2. Haack, the king of techno/Theremin/Harry Partch: Just their imagination

Quatre Films (dont deux sur Harry Partch) autour de personnages liés par une même douce folie créatrice. Pourtant, les trois protagonistes squattent la bande différemment. Bruce Haack a trop peur de renverser le monde avec ses instruments home made (le plus fameux étant celui qui réagit au contact de la peau d’une tierce personne) et préfère jouer dans son coin, pour les enfants. Du coup, ses bizarreries proto-électroniques au goût de gâteries girls group robotisées se voient affublées de lyrics gentillets (voire crétins) et sont jouées dans des émissions intenables quand on a plus de sept ans. Leon Theremin, lui, joue l’amour courtois sans tripoter son bâton. Le film documentaire qui lui est consacré valse de New-York en smoking au goulag époque guerre (très) froide, des doigts de Lénine à ceux d’Einstein. D’une poésie désuète qui gazouille et ne touche qu’avec les yeux (riez, hétéros du web en recherche constante du tag parfait, c’est le moment). Harry Partch, enfin, n’a personne contre qui se rebeller et préfère se retrancher dans sa propre musique, littéralement. Douze tons, trop peu pour lui, il bourrine les intervalles de ses instruments complexes (eux aussi, home made) et élargit la gamme à 43 tons. Tellement anxiogène que j’en viens à m’inquiéter. Suis-je musicalement fasciste et occidentalo-centré ? Ou simplement bercé trop près du mur du son ?

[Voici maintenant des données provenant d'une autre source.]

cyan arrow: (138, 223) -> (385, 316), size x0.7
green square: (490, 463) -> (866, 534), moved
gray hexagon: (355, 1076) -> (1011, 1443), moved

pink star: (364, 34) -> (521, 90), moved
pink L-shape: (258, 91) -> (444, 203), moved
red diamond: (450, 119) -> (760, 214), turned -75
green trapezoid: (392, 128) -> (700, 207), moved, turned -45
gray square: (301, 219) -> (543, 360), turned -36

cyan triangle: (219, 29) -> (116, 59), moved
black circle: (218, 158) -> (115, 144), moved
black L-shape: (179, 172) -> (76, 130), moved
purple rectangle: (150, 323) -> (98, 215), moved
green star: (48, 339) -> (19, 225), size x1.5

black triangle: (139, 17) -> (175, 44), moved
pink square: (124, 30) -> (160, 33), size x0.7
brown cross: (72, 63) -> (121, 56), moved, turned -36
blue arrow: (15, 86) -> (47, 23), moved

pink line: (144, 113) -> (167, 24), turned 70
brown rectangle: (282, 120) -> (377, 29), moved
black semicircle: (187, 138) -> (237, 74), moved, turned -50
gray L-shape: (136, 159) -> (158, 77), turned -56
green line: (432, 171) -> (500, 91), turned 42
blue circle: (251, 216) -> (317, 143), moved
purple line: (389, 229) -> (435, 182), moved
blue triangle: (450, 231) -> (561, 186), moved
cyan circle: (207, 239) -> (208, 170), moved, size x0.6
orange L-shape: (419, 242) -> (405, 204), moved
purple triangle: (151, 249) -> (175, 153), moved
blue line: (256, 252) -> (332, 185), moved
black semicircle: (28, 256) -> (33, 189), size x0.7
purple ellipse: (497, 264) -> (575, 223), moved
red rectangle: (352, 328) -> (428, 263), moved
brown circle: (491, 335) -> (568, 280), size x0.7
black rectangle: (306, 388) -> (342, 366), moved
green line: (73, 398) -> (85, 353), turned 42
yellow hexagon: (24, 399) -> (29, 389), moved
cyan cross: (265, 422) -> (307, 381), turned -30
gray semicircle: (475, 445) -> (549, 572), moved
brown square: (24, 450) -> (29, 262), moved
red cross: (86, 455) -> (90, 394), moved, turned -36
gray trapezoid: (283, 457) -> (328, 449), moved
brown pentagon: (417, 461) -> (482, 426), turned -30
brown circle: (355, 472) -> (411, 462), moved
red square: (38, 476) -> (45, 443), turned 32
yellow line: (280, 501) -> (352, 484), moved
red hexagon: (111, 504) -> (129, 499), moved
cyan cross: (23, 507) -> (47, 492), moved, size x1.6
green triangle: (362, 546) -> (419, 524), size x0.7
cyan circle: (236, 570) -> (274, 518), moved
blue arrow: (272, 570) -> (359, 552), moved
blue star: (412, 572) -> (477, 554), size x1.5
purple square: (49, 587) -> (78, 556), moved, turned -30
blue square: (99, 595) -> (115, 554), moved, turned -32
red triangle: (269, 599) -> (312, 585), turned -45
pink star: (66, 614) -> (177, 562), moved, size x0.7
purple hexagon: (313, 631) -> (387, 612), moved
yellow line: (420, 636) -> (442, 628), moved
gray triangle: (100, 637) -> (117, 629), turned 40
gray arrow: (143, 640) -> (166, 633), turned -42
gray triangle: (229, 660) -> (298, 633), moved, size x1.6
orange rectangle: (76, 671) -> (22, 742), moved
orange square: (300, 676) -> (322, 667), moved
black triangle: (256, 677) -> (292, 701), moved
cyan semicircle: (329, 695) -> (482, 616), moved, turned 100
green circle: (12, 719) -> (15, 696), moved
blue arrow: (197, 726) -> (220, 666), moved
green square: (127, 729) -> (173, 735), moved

3. Os’sphaeratu/Ariel Pink’s haunted graffiti: Check please

On frôle le désastre dès le premier soir. Au premier déclin des spotlights débarque Os’sphaeratu, d’anciens membres d’Aqua Nebula Oscillator déguisés en backing band d’Alice Cooper à l’heure du goûter chez Mickey. Guitares panzer en pistolets à eau, ils accélèrent, ralentissent et déjouent sans jamais rattraper Black Sabbath et ses divins changements de rythme. Puis Ariel Pink et sa joyeuse bande antipathique viennent vendre leur album qui sort le jour même. Si la sauce semble monter au cerveau sur les deux ou trois premiers morceaux, ils se ramassent dès qu’ils feintent l’agression. Il faut dire qu’Ariel Pink a l’allure du mec qui joue à la poupée avec lui-même (des couettes flippantes sur le crâne, des fringues tricotées dans des chaussettes). Et que dire de sa voix ? Sifflant, raclant, bramant, roucoulant, il chante comme un rectum un lendemain de cuite. Résumons cette triste fin de soirée en une phrase : les kids de la hype s’éclatent à dodeliner mollement de la tête, et c’est leur façon d’exulter. Merci, au revoir.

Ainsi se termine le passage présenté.